Would a Loyalist have stayed alone in that terrible brownish-yellow room of smoke trying to put out the fire, to keep the books from burning?

Of course, she answered herself. According to his opinions, his theories, his beliefs, yes, certainly, of course! Books, statues, buildings, lamp posts bearing lighted lamps not strangled corpses, Molière at eight-thirty, conversation at dinner, schoolgirls in blue with satchels, order, decency, the past that ensures a future, for this the Loyalist stood.
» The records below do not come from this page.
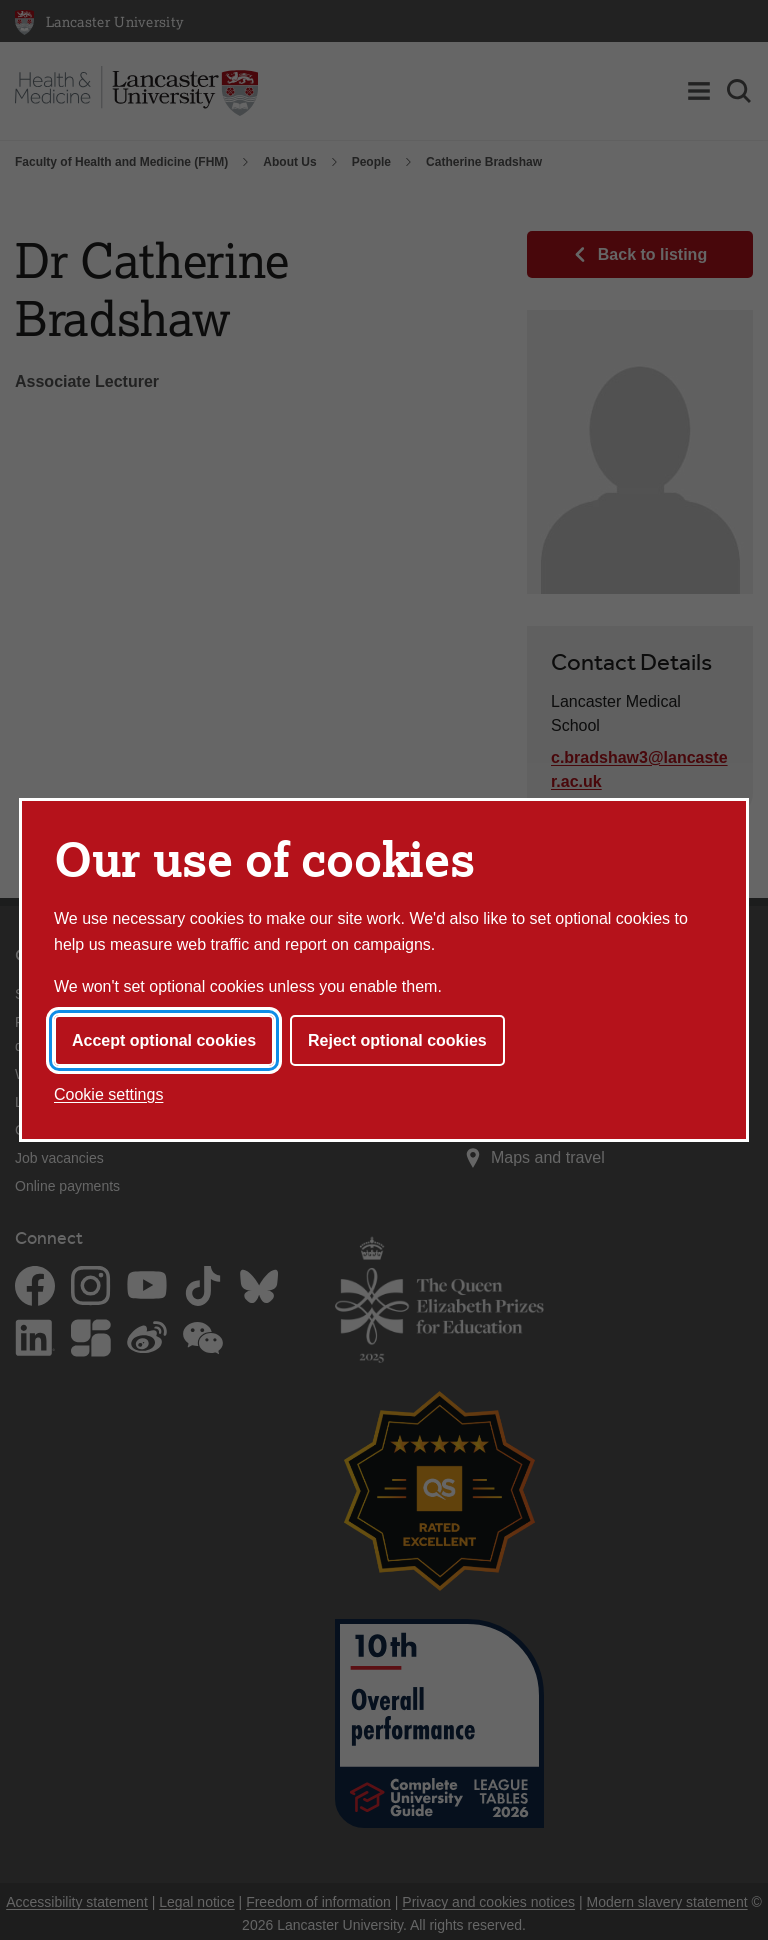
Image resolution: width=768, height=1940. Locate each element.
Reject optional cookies (397, 1040)
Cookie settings (108, 1094)
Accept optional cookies (164, 1040)
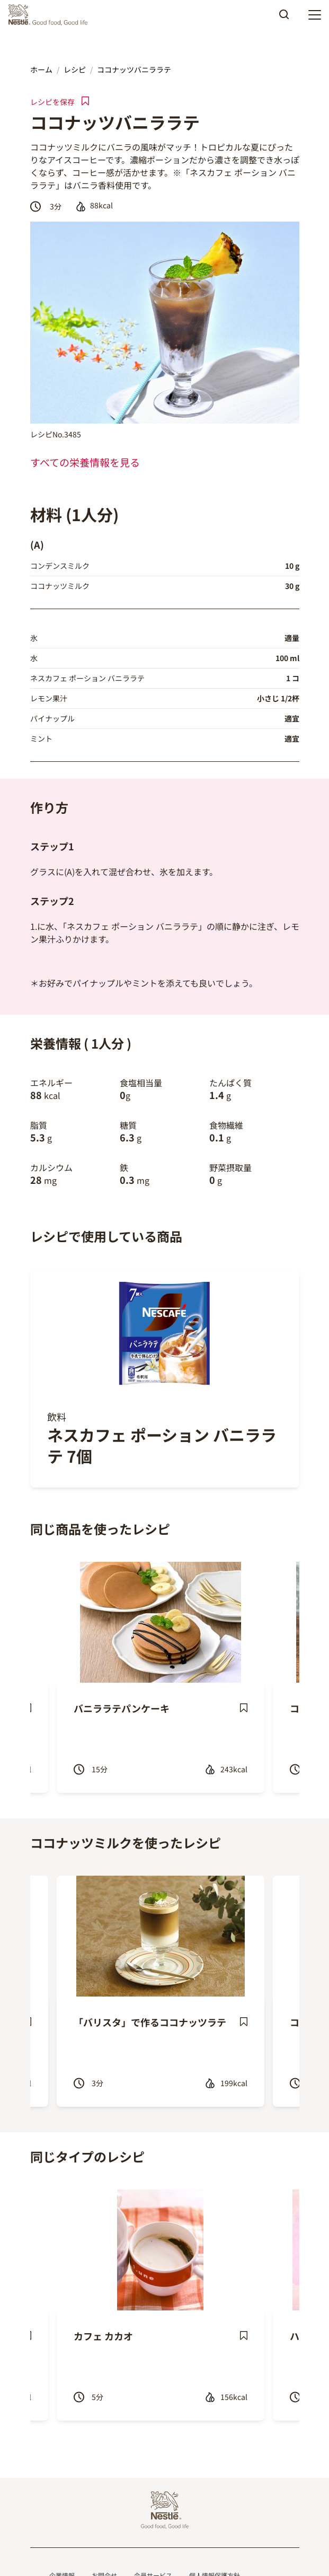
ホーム (41, 69)
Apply (284, 18)
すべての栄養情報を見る (85, 462)
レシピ (75, 69)
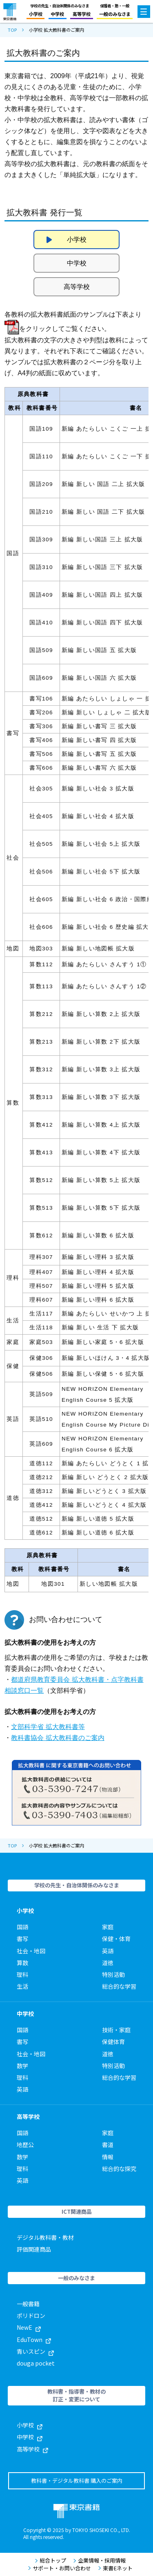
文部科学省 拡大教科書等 (47, 1726)
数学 (22, 2066)
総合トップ (50, 2560)
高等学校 (82, 14)
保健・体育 (116, 1939)
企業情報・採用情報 (99, 2560)
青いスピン (35, 2351)
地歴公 (25, 2144)
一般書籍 (28, 2304)
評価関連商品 (34, 2249)
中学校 (57, 14)
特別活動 (113, 1974)
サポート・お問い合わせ (59, 2568)
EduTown (34, 2339)
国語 (22, 1927)
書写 (22, 1939)
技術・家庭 (116, 2030)
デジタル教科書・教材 (45, 2237)
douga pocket (36, 2363)
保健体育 (113, 2042)
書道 (107, 2144)
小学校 (35, 14)
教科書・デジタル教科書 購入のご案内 (76, 2480)
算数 (22, 1963)
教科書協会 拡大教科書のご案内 (57, 1737)
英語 (107, 1951)
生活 (22, 1986)
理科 (22, 1974)
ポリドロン (31, 2315)
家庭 (107, 1927)
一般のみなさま (115, 14)
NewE (29, 2327)
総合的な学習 (119, 1986)
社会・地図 (31, 1951)
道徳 (107, 1963)
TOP (12, 30)
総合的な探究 (119, 2169)
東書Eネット (115, 2568)
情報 (107, 2157)
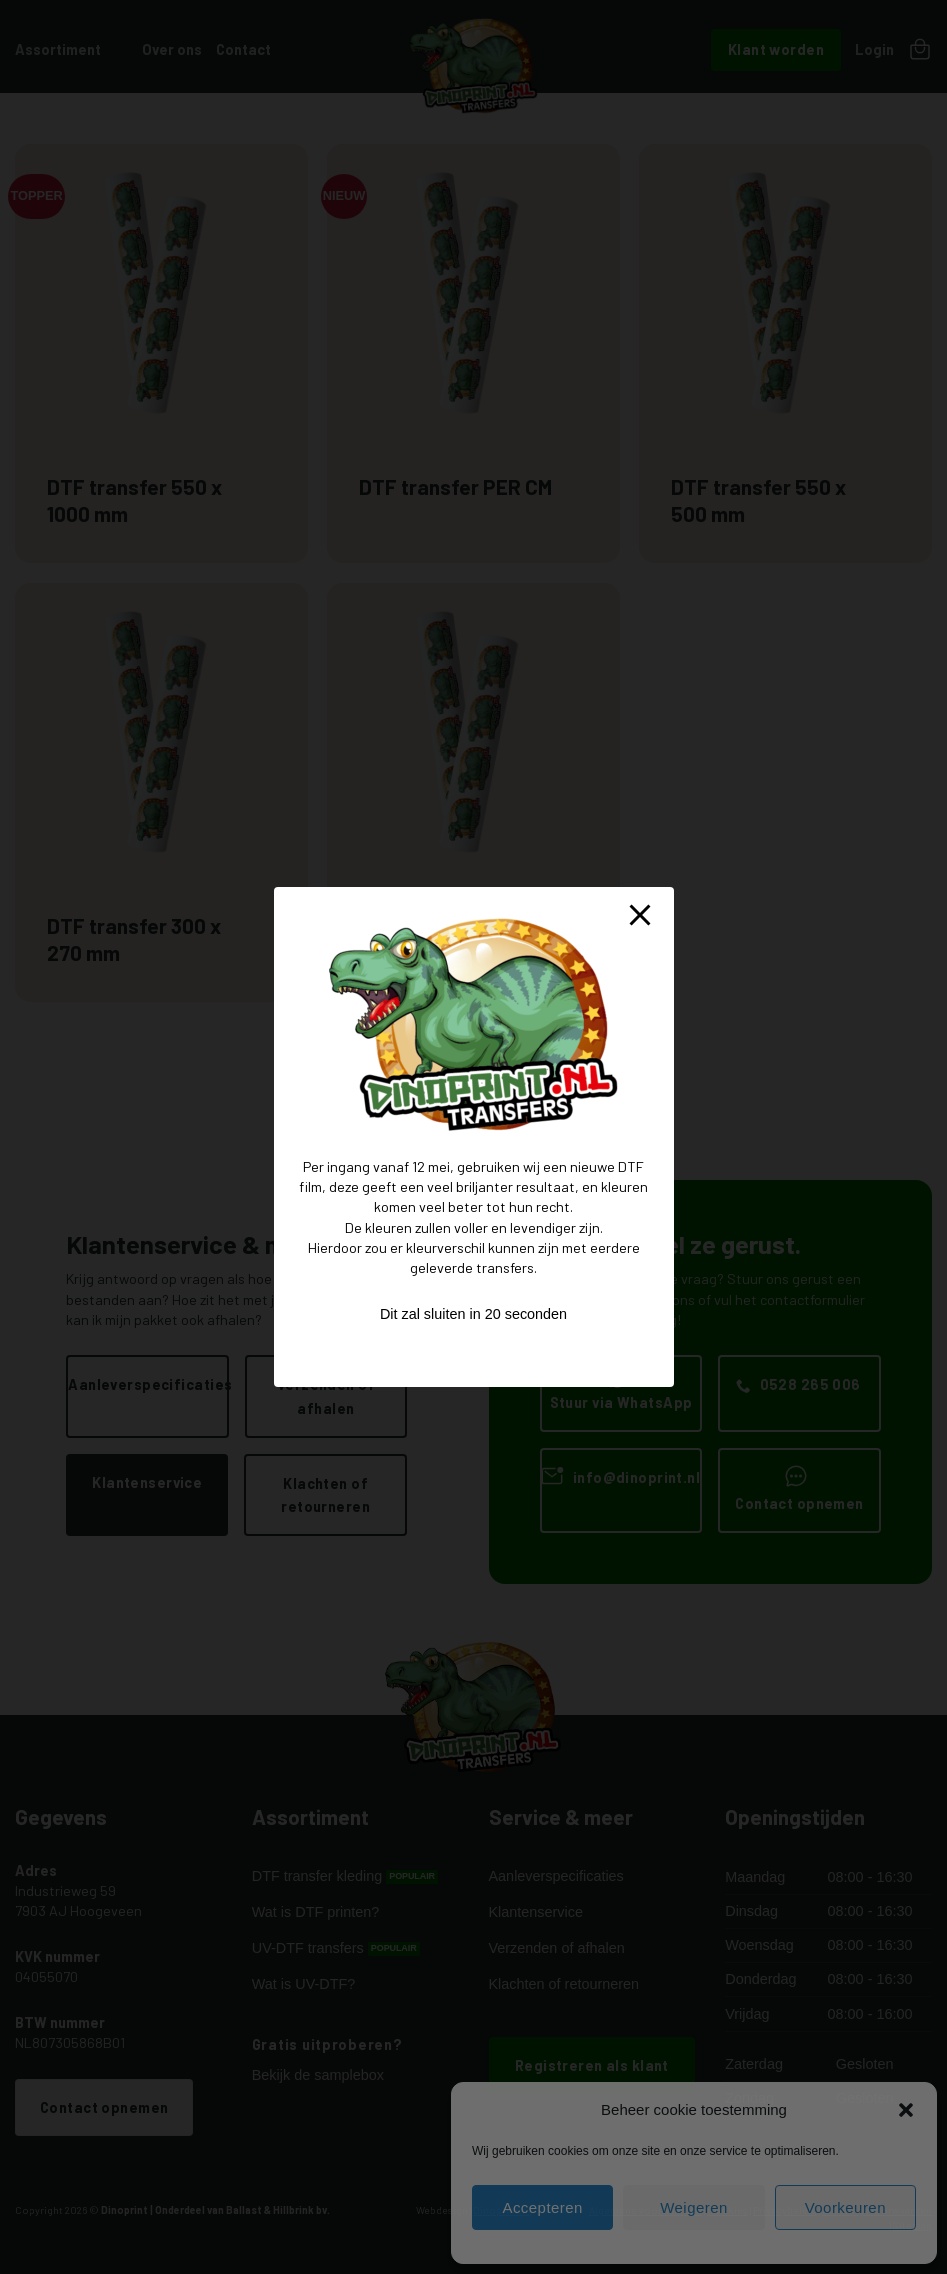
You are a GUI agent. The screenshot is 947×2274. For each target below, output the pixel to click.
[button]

Staunchly he stood. But would he also crawl across a floor coughing out his lungs, trying to hang on to a few of the books?—not even valuable books, that’s what the librarian had been trying to say, she understood him now, not even valuable ones; there probably were no valuable books in this branch library. Just books, any books, not because he had opinions, but because he had beliefs, there with his life forfeit, but because he was a librarian. A person who looked after books. The one responsible.

“Is that what you meant?” she asked him, softly, because he had fallen asleep. “Is that why I brought you here?”

The radio hissed, but she did not need applause. His sleep was her audience.